:: WORK ITEM ::
Pull out every line in the data that has the string "Website" in it.
(THE DATA Opens)
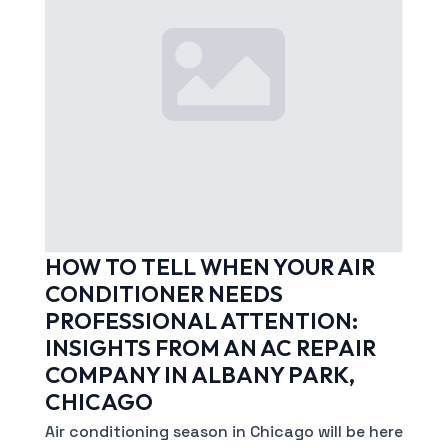
HOW TO TELL WHEN YOUR AIR
CONDITIONER NEEDS
PROFESSIONAL ATTENTION:
INSIGHTS FROM AN AC REPAIR
COMPANY IN ALBANY PARK,
CHICAGO
Air conditioning season in Chicago will be here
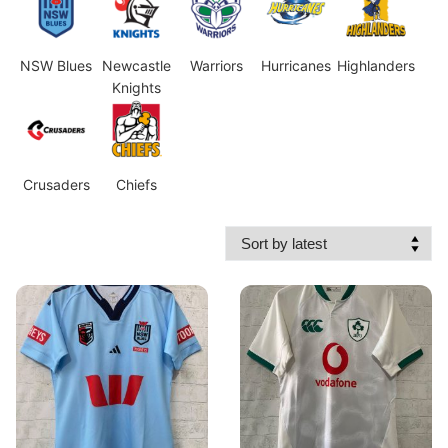
NSW Blues
Newcastle
Warriors
Hurricanes
Highlanders
Knights
Crusaders
Chiefs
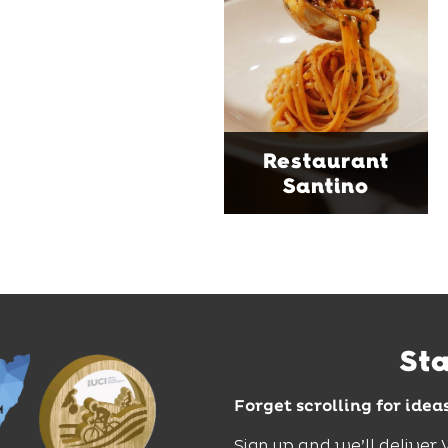
serving house-made
pasta, seasonal dishes
and thoughtfully
curated wines. With
moody interiors, great
music and relaxed
sophistication, it's the
Restaurant
perfect spot for long
Santino
lunches, lingering
dinners and cocktails.
Find Out More
St
Forget scrolling for idea
Sign up and we’ll deliver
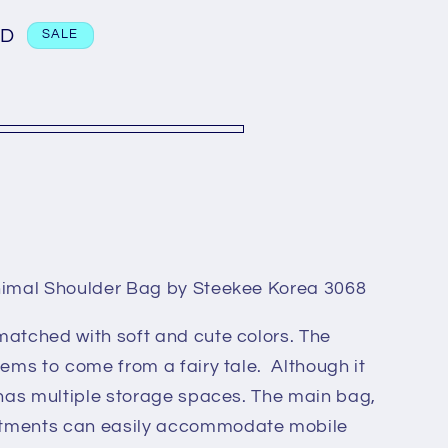
n
GD
SALE
nimal Shoulder Bag by Steekee Korea 3068
matched with soft and cute colors. The
eems to come from a fairy tale. Although it
 has multiple storage spaces. The main bag,
rtments can easily accommodate mobile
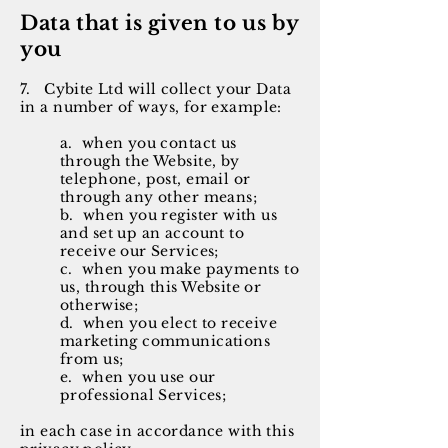
Data that is given to us by
you
7. Cybite Ltd will collect your Data
in a number of ways, for example:
a. when you contact us
through the Website, by
telephone, post, email or
through any other means;
b. when you register with us
and set up an account to
receive our Services;
c. when you make payments to
us, through this Website or
otherwise;
d. when you elect to receive
marketing communications
from us;
e. when you use our
professional Services;
in each case in accordance with this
(THE DATA Closes)
:: SOLUTION TO THE EXERCISE ::
through the Website, by
us, through this Website or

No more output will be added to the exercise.